• [Your assignment]:
Your response should be a copy of each line in the listing below that includes the word "completely".

• [Input records]:
--------

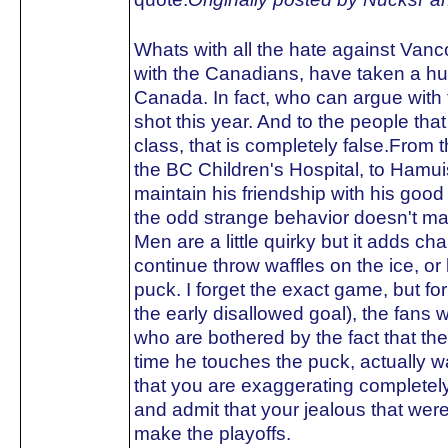
Whats with all the hate against Van
with the Canadians, have taken a hu
Canada. In fact, who can argue with 
shot this year. And to the people tha
class, that is completely false.From t
the BC Children's Hospital, to Hamuis
maintain his friendship with his go
the odd strange behavior doesn't ma
Men are a little quirky but it adds ch
continue throw waffles on the ice, o
puck. I forget the exact game, but fo
the early disallowed goal), the fans w
who are bothered by the fact that t
time he touches the puck, actually 
that you are exaggerating completely
and admit that your jealous that we
make the playoffs.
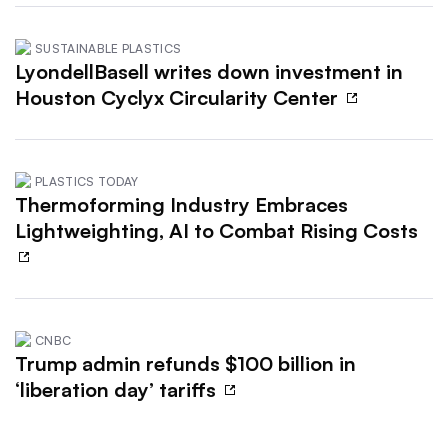
SUSTAINABLE PLASTICS
LyondellBasell writes down investment in
Houston Cyclyx Circularity Center
PLASTICS TODAY
Thermoforming Industry Embraces
Lightweighting, AI to Combat Rising Costs
CNBC
Trump admin refunds $100 billion in
‘liberation day’ tariffs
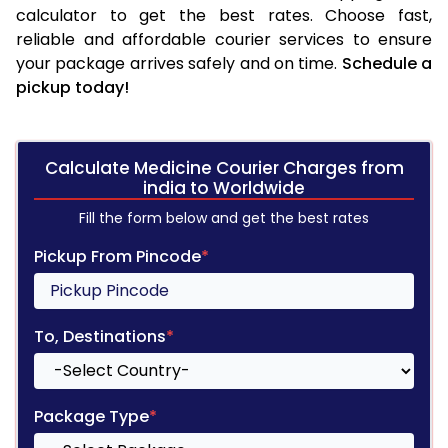
calculator to get the best rates. Choose fast,
reliable and affordable courier services to ensure
your package arrives safely and on time.
Schedule a
pickup today!
Calculate Medicine Courier Charges from
india to Worldwide
Fill the form below and get the best rates
Pickup From Pincode
*
To, Destinations
*
Package Type
*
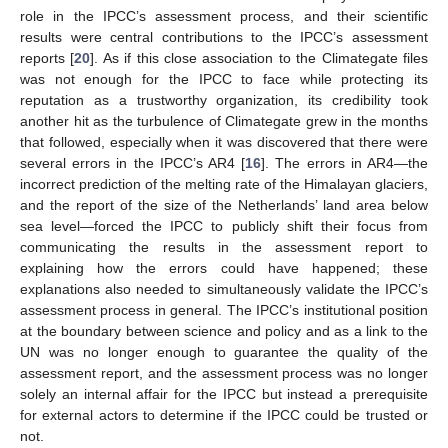
role in the IPCC’s assessment process, and their scientific
results were central contributions to the IPCC’s assessment
reports [
20
]. As if this close association to the Climategate files
was not enough for the IPCC to face while protecting its
reputation as a trustworthy organization, its credibility took
another hit as the turbulence of Climategate grew in the months
that followed, especially when it was discovered that there were
several errors in the IPCC’s AR4 [
16
]. The errors in AR4—the
incorrect prediction of the melting rate of the Himalayan glaciers,
and the report of the size of the Netherlands’ land area below
sea level—forced the IPCC to publicly shift their focus from
communicating the results in the assessment report to
explaining how the errors could have happened; these
explanations also needed to simultaneously validate the IPCC’s
assessment process in general. The IPCC’s institutional position
at the boundary between science and policy and as a link to the
UN was no longer enough to guarantee the quality of the
assessment report, and the assessment process was no longer
solely an internal affair for the IPCC but instead a prerequisite
for external actors to determine if the IPCC could be trusted or
not.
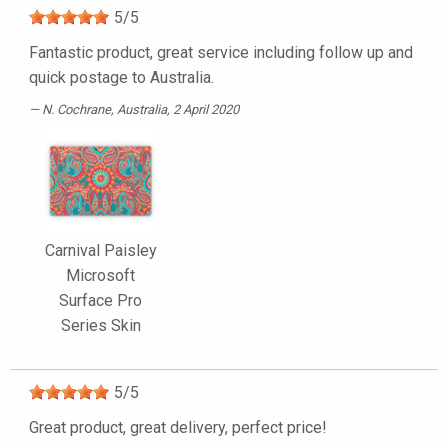
5
/
5
Fantastic product, great service including follow up and
quick postage to Australia.
N. Cochrane
, Australia, 2 April 2020
Carnival Paisley
Microsoft
Surface Pro
Series Skin
5
/
5
Great product, great delivery, perfect price!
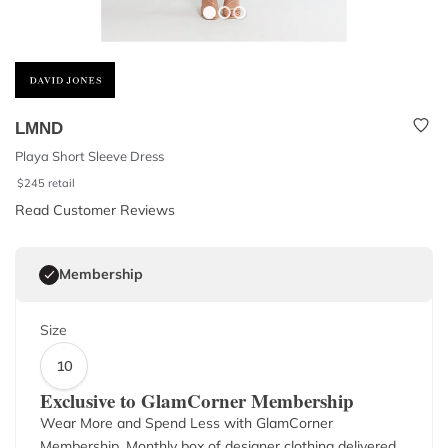
LMND
Playa Short Sleeve Dress
$
245
retail
Read Customer Reviews
Membership
Size
10
Exclusive to GlamCorner Membership
Wear More and Spend Less with GlamCorner
Membership. Monthly box of designer clothing delivered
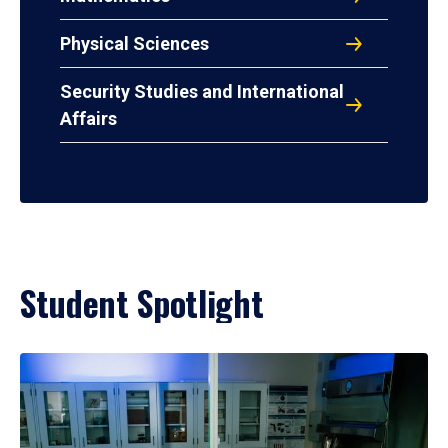
Physical Sciences
Security Studies and International
Affairs
Student Spotlight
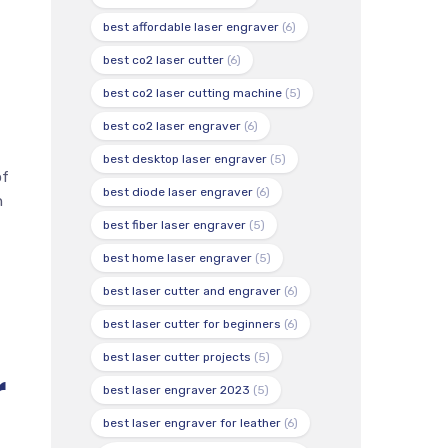
best affordable laser engraver
(6)
best co2 laser cutter
(6)
best co2 laser cutting machine
(5)
best co2 laser engraver
(6)
best desktop laser engraver
(5)
of
best diode laser engraver
(6)
h
best fiber laser engraver
(5)
best home laser engraver
(5)
best laser cutter and engraver
(6)
best laser cutter for beginners
(6)
best laser cutter projects
(5)
r
best laser engraver 2023
(5)
best laser engraver for leather
(6)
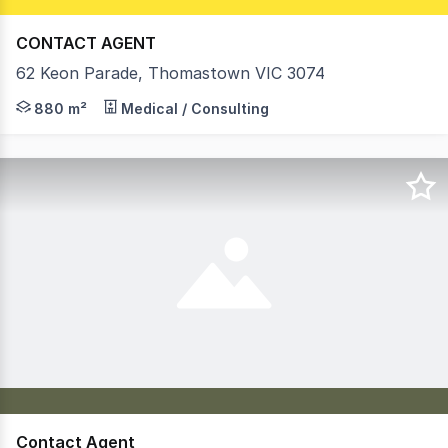
CONTACT AGENT
62 Keon Parade, Thomastown VIC 3074
- Modern ground floor office of 880 sqm currently home
880 m²
Medical / Consulting
Contact Agent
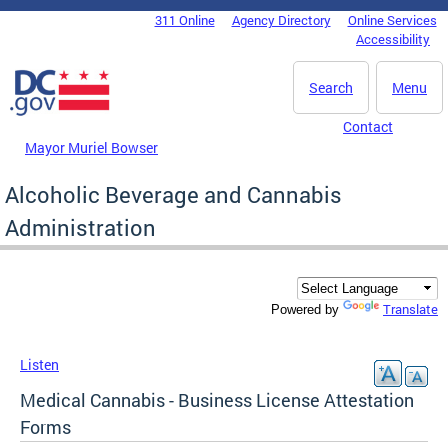
Skip to main content
311 Online
Agency Directory
Online Services
DC Agency Top Menu
Accessibility
Search
Menu
Contact
Mayor Muriel Bowser
Alcoholic Beverage and Cannabis
Administration
Translate
Powered by
Listen
Medical Cannabis - Business License Attestation
Forms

--------

• [Task output]:
class, that is completely false.From t
that you are exaggerating completely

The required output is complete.